You can share a dataset as demonstrated in the following code snippet.

>>> from datarobot.enums import SHARING_ROLE
>>> from datarobot.models.dataset import Dataset
>>> from datarobot.models.sharing import SharingAccess
>>>
>>> new_access = SharingAccess(
>>>     "[email protected]",
>>>     SHARING_ROLE.OWNER,
>>>     can_share=True,
>>> )
>>> access_list = [
>>>     SharingAccess("[email protected]", SHARING_ROLE.OWNER, can_share=True),
>>>     new_access,
>>> ]
>>>
>>> Dataset.get('my-dataset-id').share(access_list)

Manage dataset feature lists

You can create, modify, and delete custom feature lists on a given dataset. Some feature lists are automatically created by DataRobot and cannot be modified or deleted. Note that you cannot restore a deleted feature list.

>>> dataset.get_featurelists()
[DatasetFeaturelist(Raw Features),
 DatasetFeaturelist(universe),
 DatasetFeaturelist(Informative Features)]

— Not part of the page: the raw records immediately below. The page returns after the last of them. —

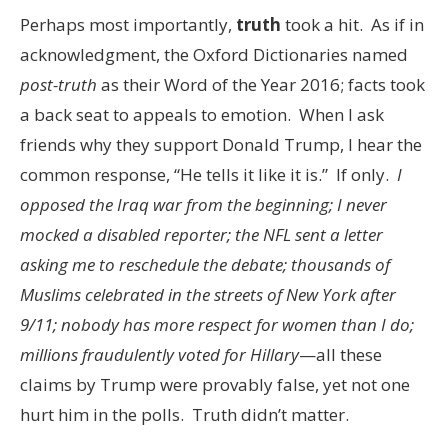
Perhaps most importantly,
truth
took a hit. As if in
acknowledgment, the Oxford Dictionaries named
post-truth
as their Word of the Year 2016; facts took
a back seat to appeals to emotion. When I ask
friends why they support Donald Trump, I hear the
common response, “He tells it like it is.” If only.
I
opposed the Iraq war from the beginning; I never
mocked a disabled reporter; the NFL sent a letter
asking me to reschedule the debate; thousands of
Muslims celebrated in the streets of New York after
9/11; nobody has more respect for women than I do;
millions fraudulently voted for Hillary
—all these
claims by Trump were provably false, yet not one
hurt him in the polls. Truth didn’t matter.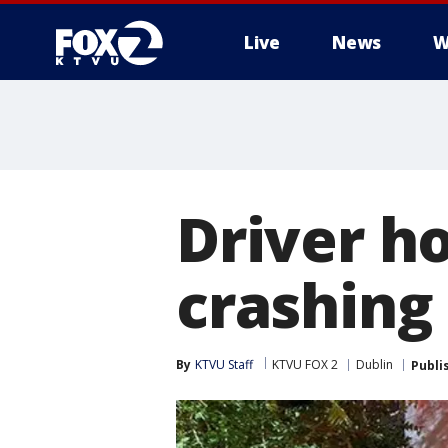
Live
News
W
Driver ho
crashing
By
KTVU Staff
KTVU FOX 2
Dublin
Publi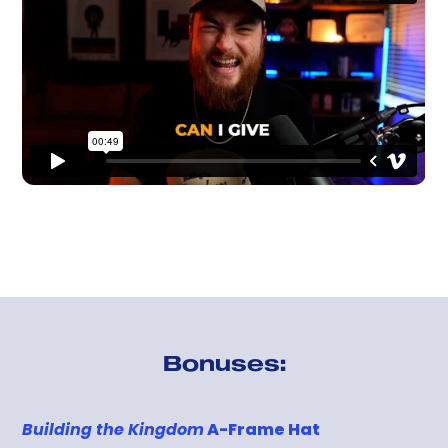
Bonuses:
Building the Kingdom
A-Frame Hat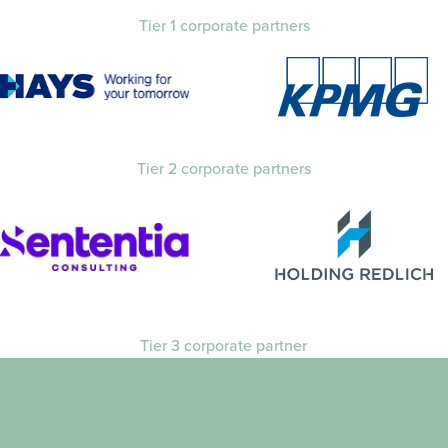
Tier 1 corporate partners
Tier 2 corporate partners
Tier 3 corporate partner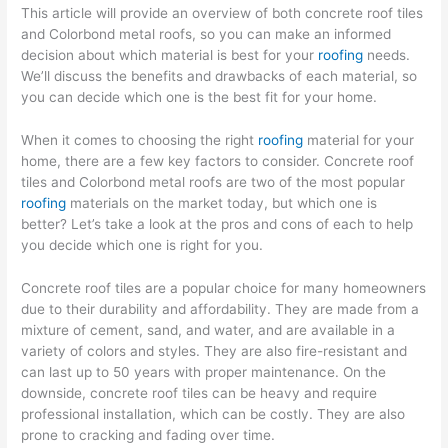
This article will provide an overview of both concrete roof tiles
and Colorbond metal roofs, so you can make an informed
decision about which material is best for your
roofing
needs.
We’ll discuss the benefits and drawbacks of each material, so
you can decide which one is the best fit for your home.
When it comes to choosing the right
roofing
material for your
home, there are a few key factors to consider. Concrete roof
tiles and Colorbond metal roofs are two of the most popular
roofing
materials on the market today, but which one is
better? Let’s take a look at the pros and cons of each to help
you decide which one is right for you.
Concrete roof tiles are a popular choice for many homeowners
due to their durability and affordability. They are made from a
mixture of cement, sand, and water, and are available in a
variety of colors and styles. They are also fire-resistant and
can last up to 50 years with proper maintenance. On the
downside, concrete roof tiles can be heavy and require
professional installation, which can be costly. They are also
prone to cracking and fading over time.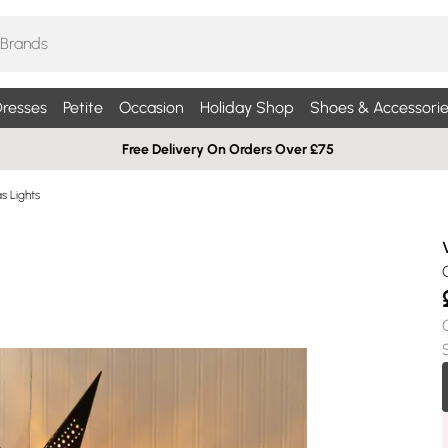
resses
Petite
Occasion
Holiday Shop
Shoes & Accessorie
Free Delivery On Orders Over £75
s Lights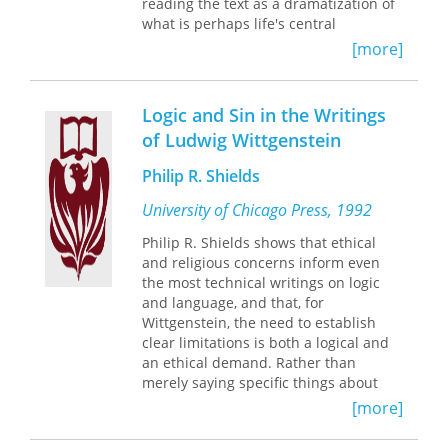
reading the text as a dramatization of
what is perhaps life's central
motivating struggle—the inescapable
[more]
human need to pursue an ideal of
expressive freedom within the difficult
terms set by culture.
Logic and Sin in the Writings
of Ludwig Wittgenstein
Eldridge sees Wittgenstein as a
Romantic protagonist, engaged in an
Philip R. Shields
ongoing internal dialogue over the
nature of intentional consciousness,
University of Chicago Press, 1992
ranging over ethics, aesthetics, and
Philip R. Shields shows that ethical
philosophy of mind. The picture of the
and religious concerns inform even
human mind that emerges through
the most technical writings on logic
this dialogue unsettles behaviorism,
and language, and that, for
cognitivism, and all other scientifically
Wittgenstein, the need to establish
oriented orthodoxies. Leading a
clear limitations is both a logical and
human life becomes a creative act,
an ethical demand. Rather than
akin to writing a poem, of continuously
merely saying specific things about
seeking to overcome both
theology and religion, major texts from
complacency and skepticism.
[more]
the
Tractatus
to the
Philosophical
Eldridge's careful reconstruction of
Investigations
express their
the central motive of Wittgenstein's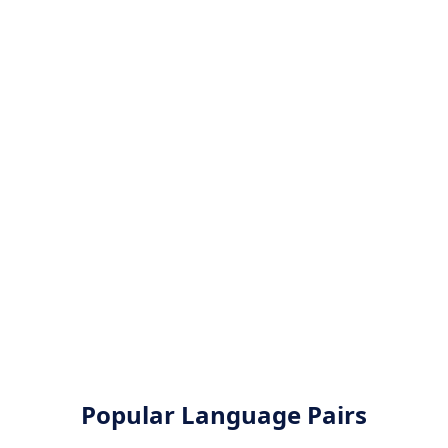
Popular Language Pairs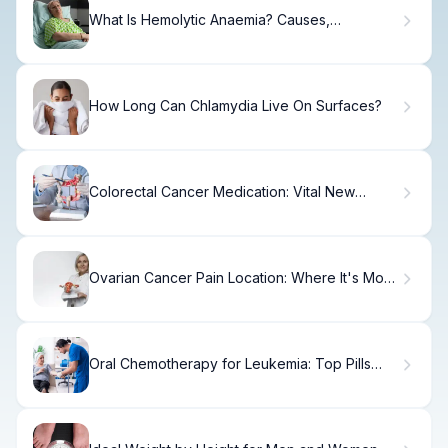
What Is Hemolytic Anaemia? Causes,
Symptoms & Treatment
How Long Can Chlamydia Live On Surfaces?
Colorectal Cancer Medication: Vital New
Treatments
Ovarian Cancer Pain Location: Where It's Most
Commonly Felt
Oral Chemotherapy for Leukemia: Top Pills
and Treatments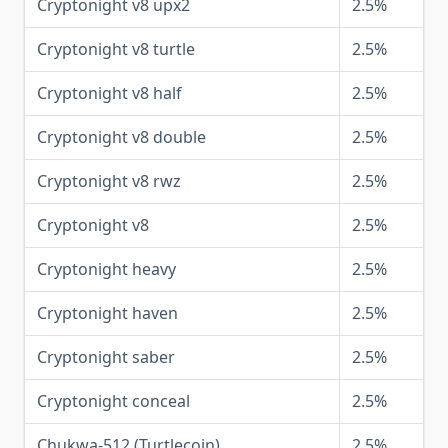
Cryptonight v8 upx2
2.5%
Cryptonight v8 turtle
2.5%
Cryptonight v8 half
2.5%
Cryptonight v8 double
2.5%
Cryptonight v8 rwz
2.5%
Cryptonight v8
2.5%
Cryptonight heavy
2.5%
Cryptonight haven
2.5%
Cryptonight saber
2.5%
Cryptonight conceal
2.5%
Chukwa-512 (Turtlecoin)
2.5%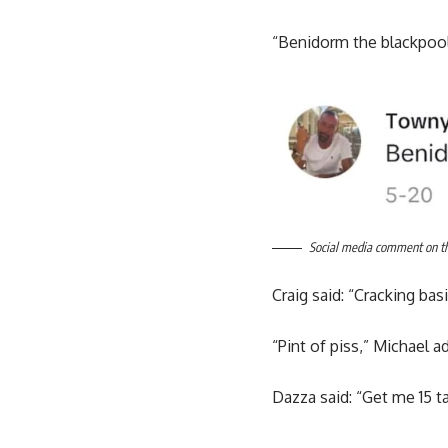
“Benidorm the blackpoo
Social media comment on the
Craig said: “Cracking ba
“Pint of piss,” Michael a
Dazza said: “Get me 15 t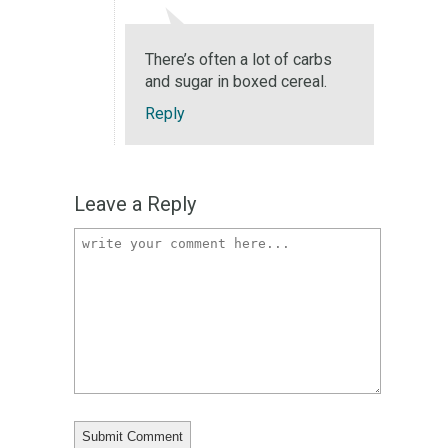
There’s often a lot of carbs
and sugar in boxed cereal.
Reply
Leave a Reply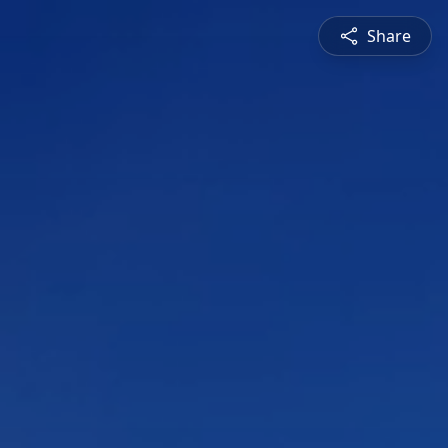
Share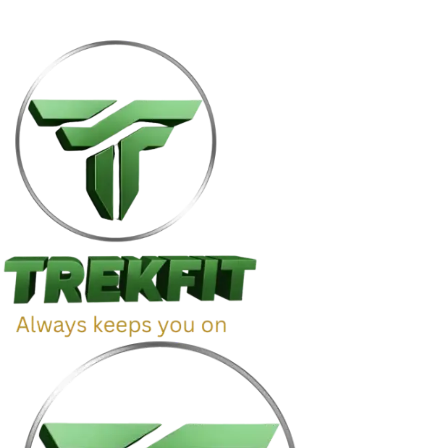
g | 🔒 Secure Checkout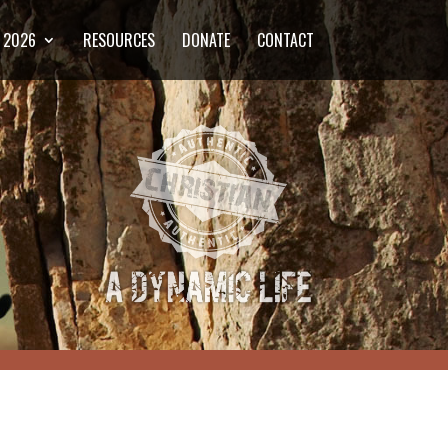
2026
RESOURCES
DONATE
CONTACT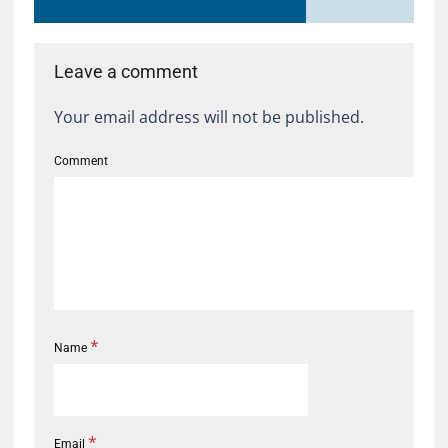
Leave a comment
Your email address will not be published.
Comment
*
Name
*
Email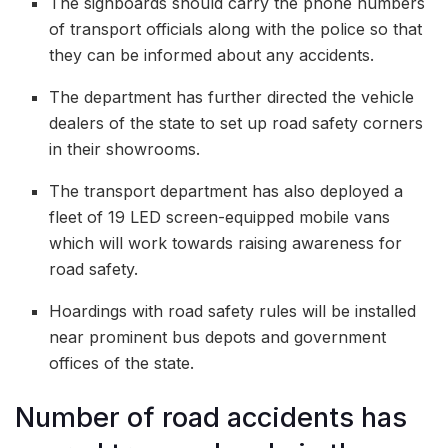
The signboards should carry the phone numbers
of transport officials along with the police so that
they can be informed about any accidents.
The department has further directed the vehicle
dealers of the state to set up road safety corners
in their showrooms.
The transport department has also deployed a
fleet of 19 LED screen-equipped mobile vans
which will work towards raising awareness for
road safety.
Hoardings with road safety rules will be installed
near prominent bus depots and government
offices of the state.
Number of road accidents has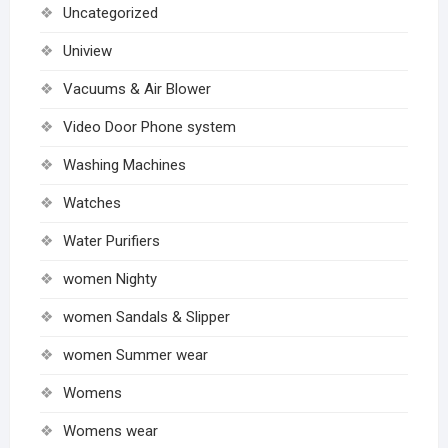
Uncategorized
Uniview
Vacuums & Air Blower
Video Door Phone system
Washing Machines
Watches
Water Purifiers
women Nighty
women Sandals & Slipper
women Summer wear
Womens
Womens wear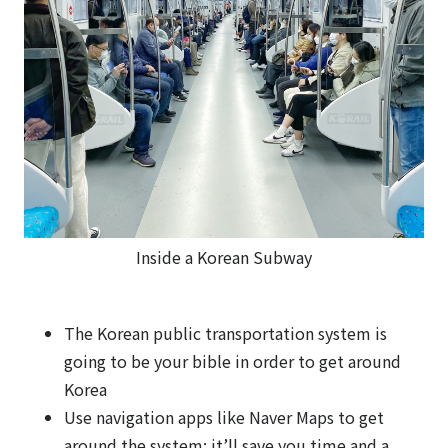
Inside a Korean Subway
The Korean public transportation system is
going to be your bible in order to get around
Korea
Use navigation apps like Naver Maps to get
around the system: it’ll save you time and a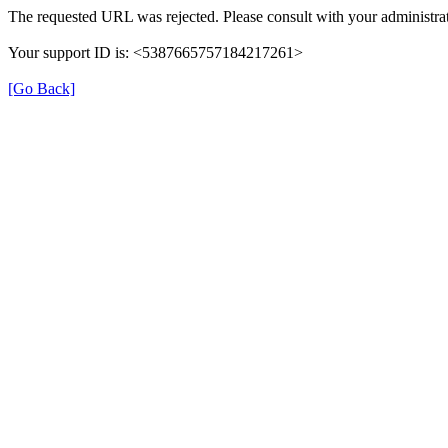
The requested URL was rejected. Please consult with your administrat
Your support ID is: <5387665757184217261>
[Go Back]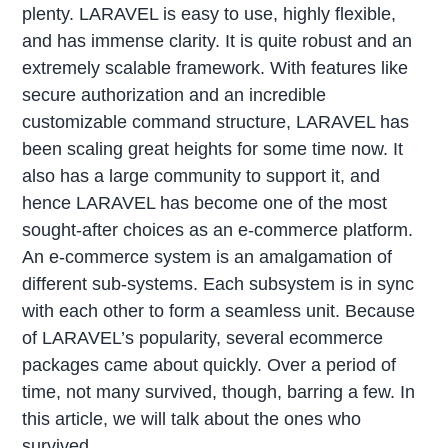
plenty. LARAVEL is easy to use, highly flexible,
and has immense clarity. It is quite robust and an
extremely scalable framework. With features like
secure authorization and an incredible
customizable command structure, LARAVEL has
been scaling great heights for some time now. It
also has a large community to support it, and
hence LARAVEL has become one of the most
sought-after choices as an e-commerce platform.
An e-commerce system is an amalgamation of
different sub-systems. Each subsystem is in sync
with each other to form a seamless unit. Because
of LARAVEL’s popularity, several ecommerce
packages came about quickly. Over a period of
time, not many survived, though, barring a few. In
this article, we will talk about the ones who
survived.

>>> dataset_features = [feature.name for feature in dataset.get_all_features()]
>>> custom_featurelist = dataset.create_featurelist('Custom Features', dataset_features[:5])
>>> custom_featurelist
DatasetFeaturelist(Custom Features)

>>> dataset.get_featurelists()
[DatasetFeaturelist(Raw Features),
 DatasetFeaturelist(universe),
 DatasetFeaturelist(Informative Features),
 DatasetFeaturelist(Custom Features)]

>>> custom_featurelist.update('New Name')
>>> custom_featurelist.name
'New Name'

>>> custom_featurelist.delete()
>>> dataset.get_featurelists()
[DatasetFeaturelist(Raw Features),
 DatasetFeaturelist(universe),
 DatasetFeaturelist(Informative Features)]

Use credential data

For methods that accept credential data instead of username and password or a credential ID, see the Credential data section.